I’ve had a lot of questions from other photographers about how I shot the egyptian shots I recently posted so I thought I’d do a more detailed blog on the hows and whys of the shoot and how we got to the point I had images like this coming out of the camera without any photoshop work yet.
First and formost is the team of people I worked with. If JChans, an amazing young designer and artist, had not done some an incredible job on the makeup and costume design no camera would have made it better. Add to that Jeffery Forlorns ability to work with the concept to tie everything on the far side of the lens together.
As for how it was done on the back side of the lens it really came down to a few things. Having the right tools and knowing how they would work when used in certain ways.

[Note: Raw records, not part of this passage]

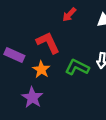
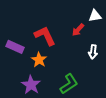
red arrow: (69, 15) -> (78, 30), moved
green L-shape: (77, 67) -> (69, 84), moved, turned 120

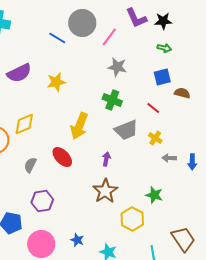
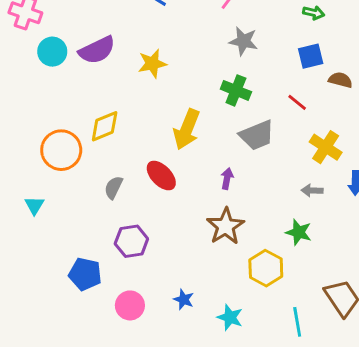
yellow cross: (155, 138) -> (326, 147), moved, size x1.5
gray arrow: (169, 158) -> (312, 190), moved
pink circle: (41, 244) -> (130, 305), size x0.7

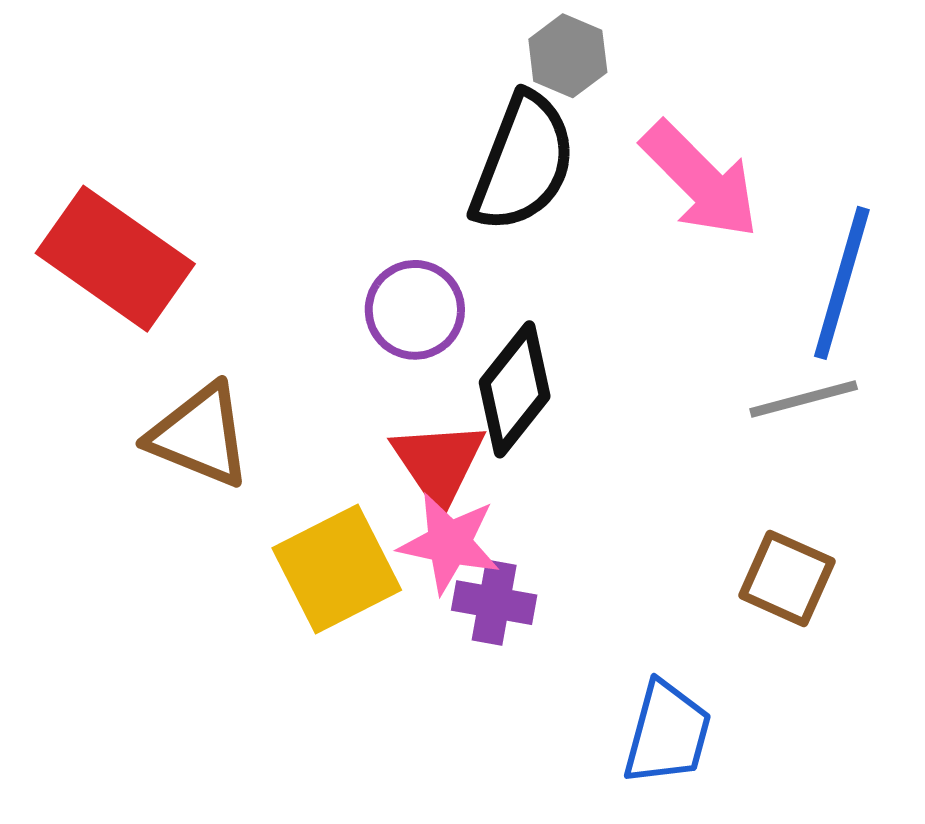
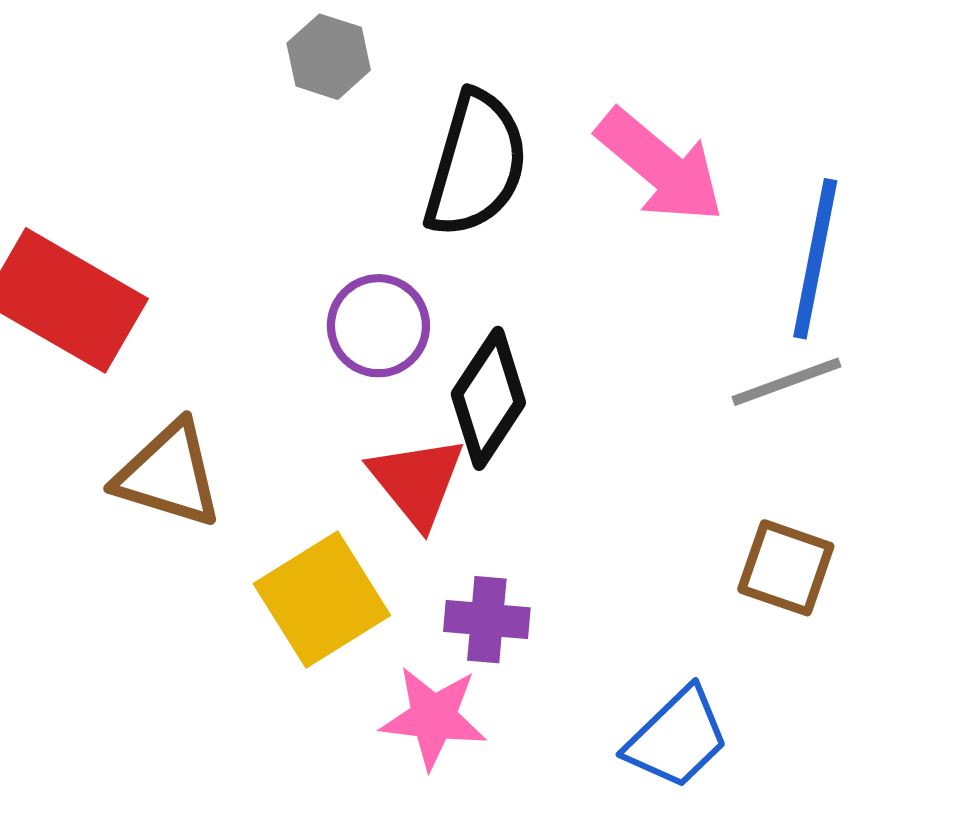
gray hexagon: (568, 56) -> (329, 57), moved
pink star: (449, 543) -> (433, 718), moved
blue trapezoid: (667, 733) -> (677, 738), turned 36

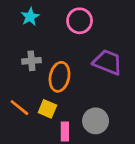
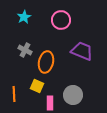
gray cross: (31, 61) -> (25, 50), turned 32
orange line: (19, 108) -> (14, 94), moved, turned 49

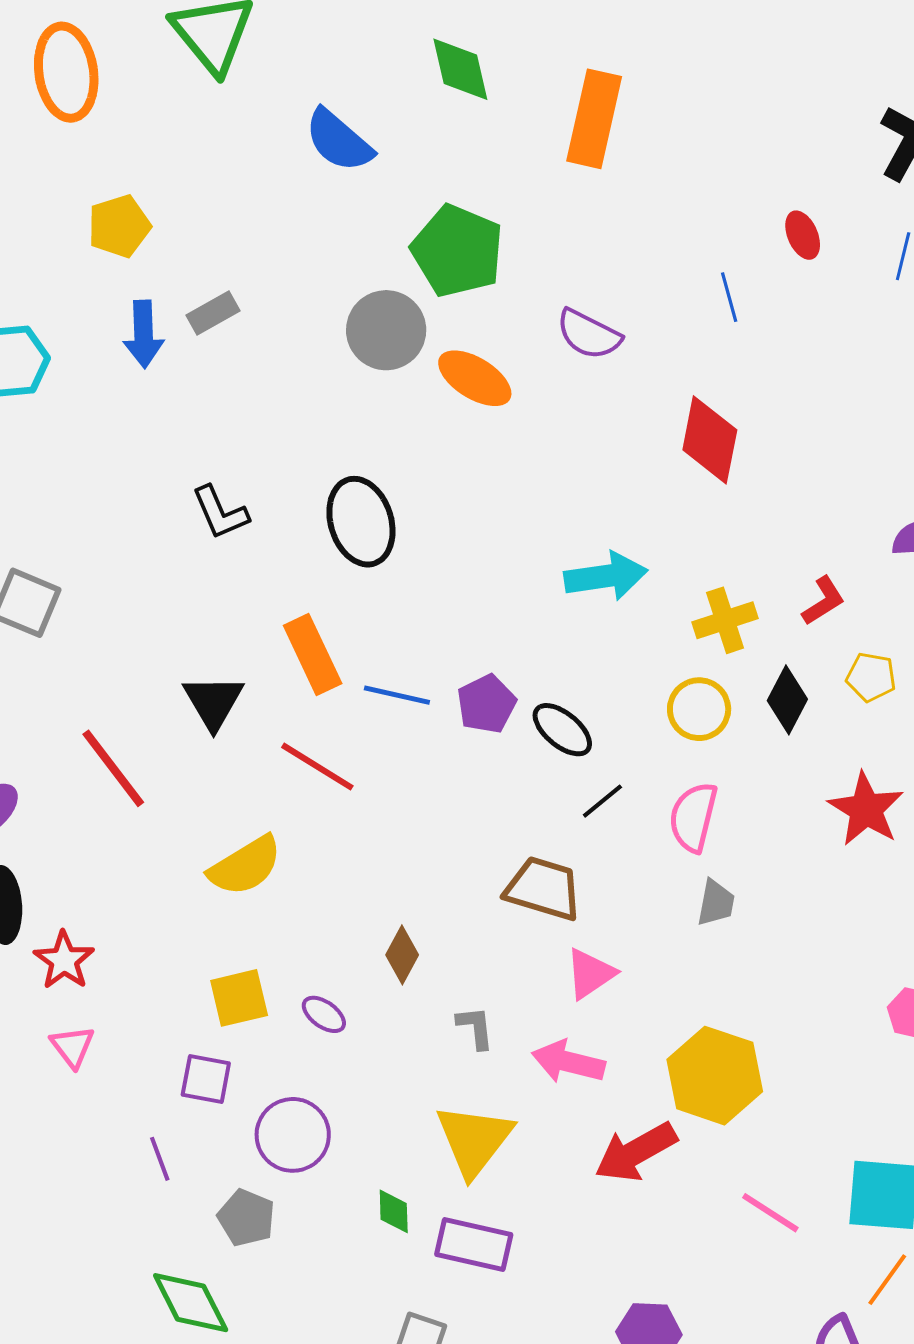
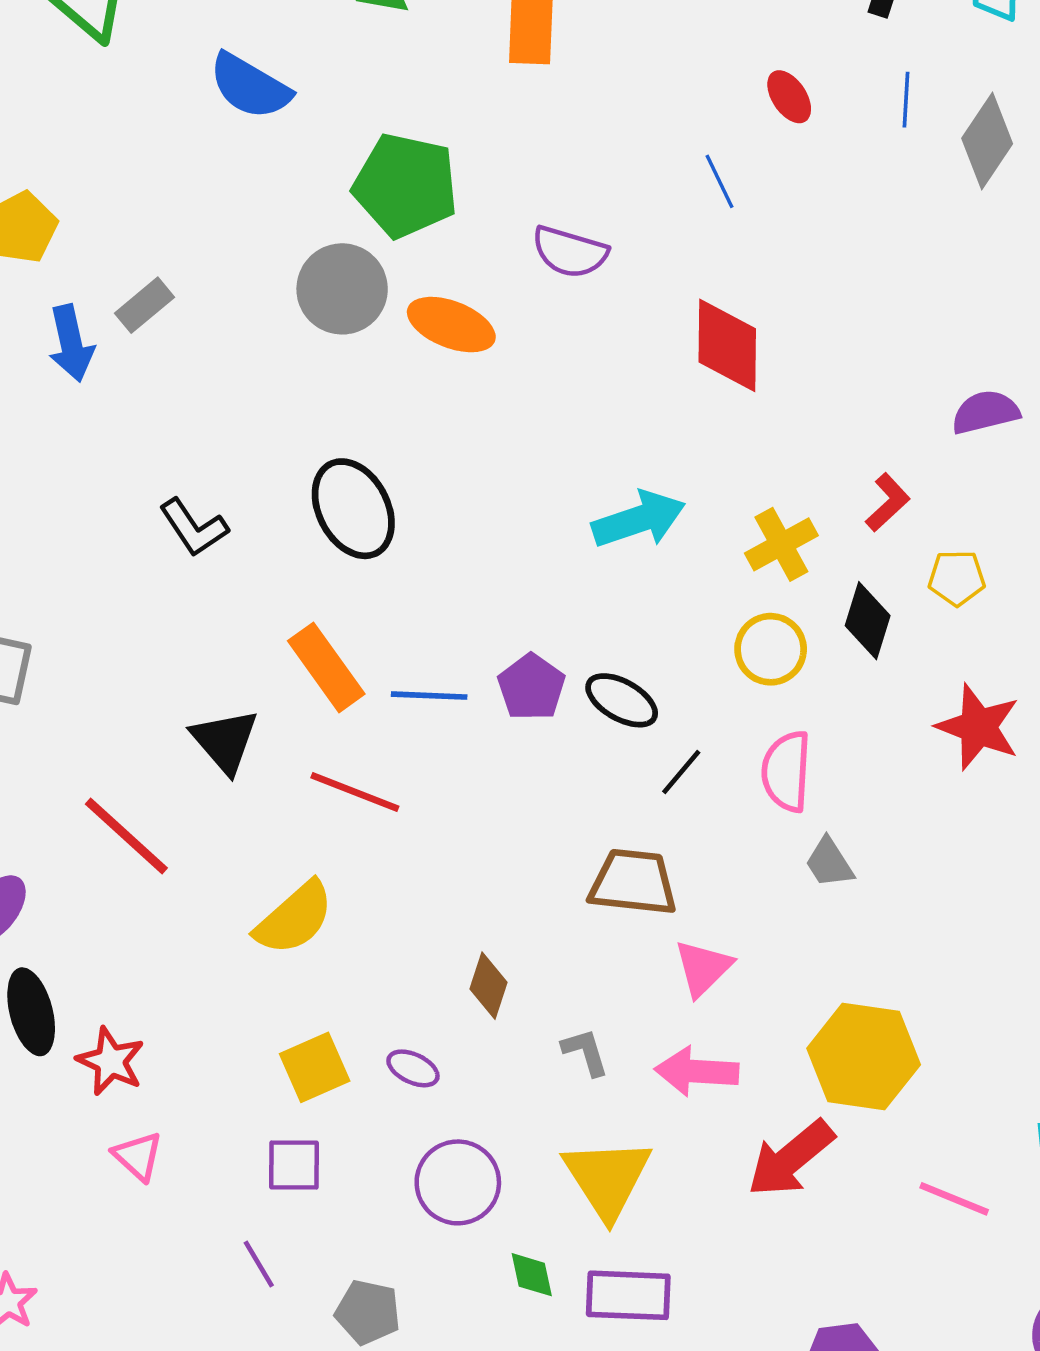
gray trapezoid: (716, 903) -> (829, 863), turned 147
purple circle: (293, 1135) -> (458, 1182), moved

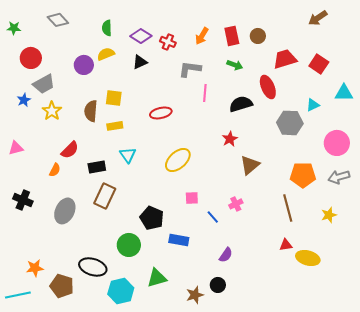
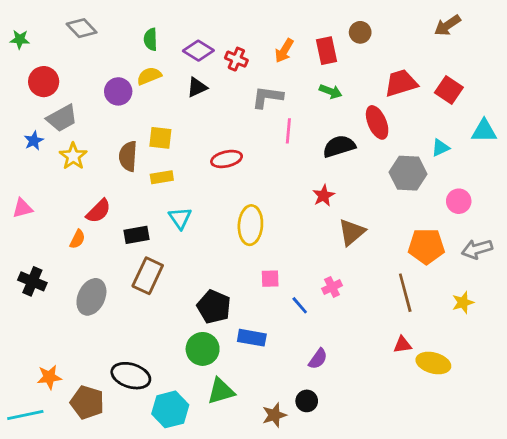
brown circle: (258, 36) -> (360, 32), moved
pink circle: (337, 143) -> (459, 201), moved, size x0.7
yellow ellipse: (178, 160) -> (250, 225), turned -44
green circle: (129, 245) -> (203, 349), moved

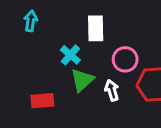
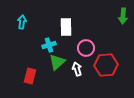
cyan cross: (70, 55) -> (49, 45), turned 32
red rectangle: (42, 101) -> (30, 76), turned -70

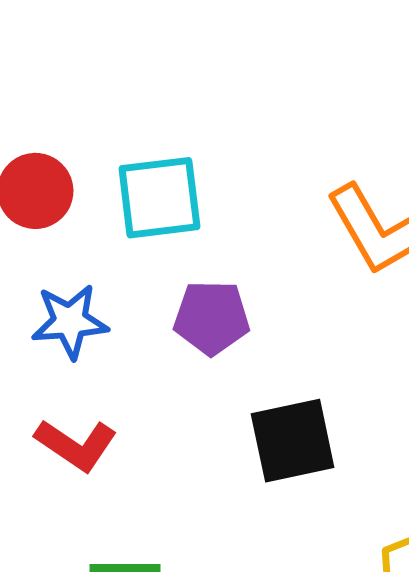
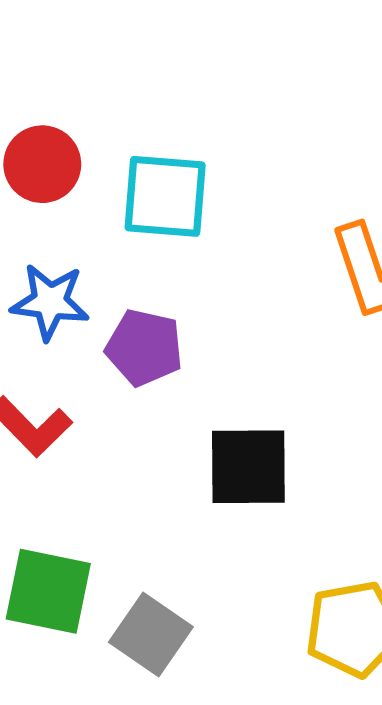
purple pentagon: (212, 318) -> (144, 348), moved

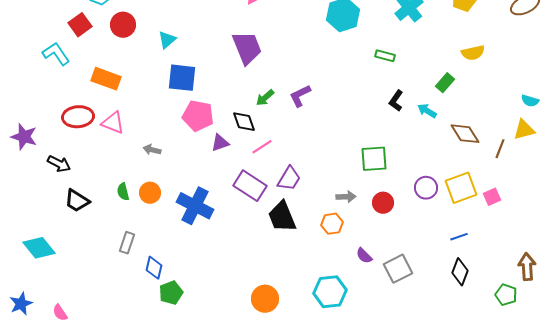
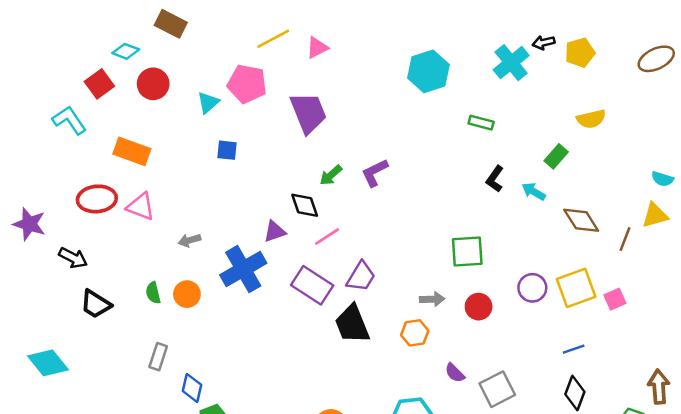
blue square: (182, 78) -> (227, 150), size x0.6
pink pentagon: (198, 116) -> (247, 84), moved
gray arrow: (152, 150) -> (189, 240), turned -30
blue cross: (195, 206) -> (243, 269), moved, turned 33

The shoot was held at the designers house and not in the studio. My studio is on the third floor and no elevator and while the sarcophagus only had gold paint instead of metal it still weighed enough nobody wanted to try and muscle it up those stairs.
So first of all I had to decide what to bring, and it had to be small enough I could carry it back up to the studio afterward without a heart attack. 🙂
Backgrounds. The background is the back side of the floor end of a 12×24 Canterbury background I recently purchased at Amvona.
Once the background was setup I had some time to play with lighting as the last of the makeup was applied.
For lights I brought two options to try out. A studio strobe and a pair of Canon speedlites along with a canon ST-E2 wireless controller to fire them off camera.
Now one thing you’ll notice right away is this image lacks the warmth of the others, nice thing about the current Canon cameras and flash units is when talking together they can set the white balance at the moment of exposure to match the variables of the flash. Of course white balance can be tweaked easily and still without photoshop.
So know we’re much better and only a slight exposure tweak away from being as nicely exposed as the others, but there’s still the issue of it looks like a model in front of a prop in front of a muslin background.
This shot was at F6.3 and 1/160th of a second. At F6.3 there’s just too much still in sharp focus.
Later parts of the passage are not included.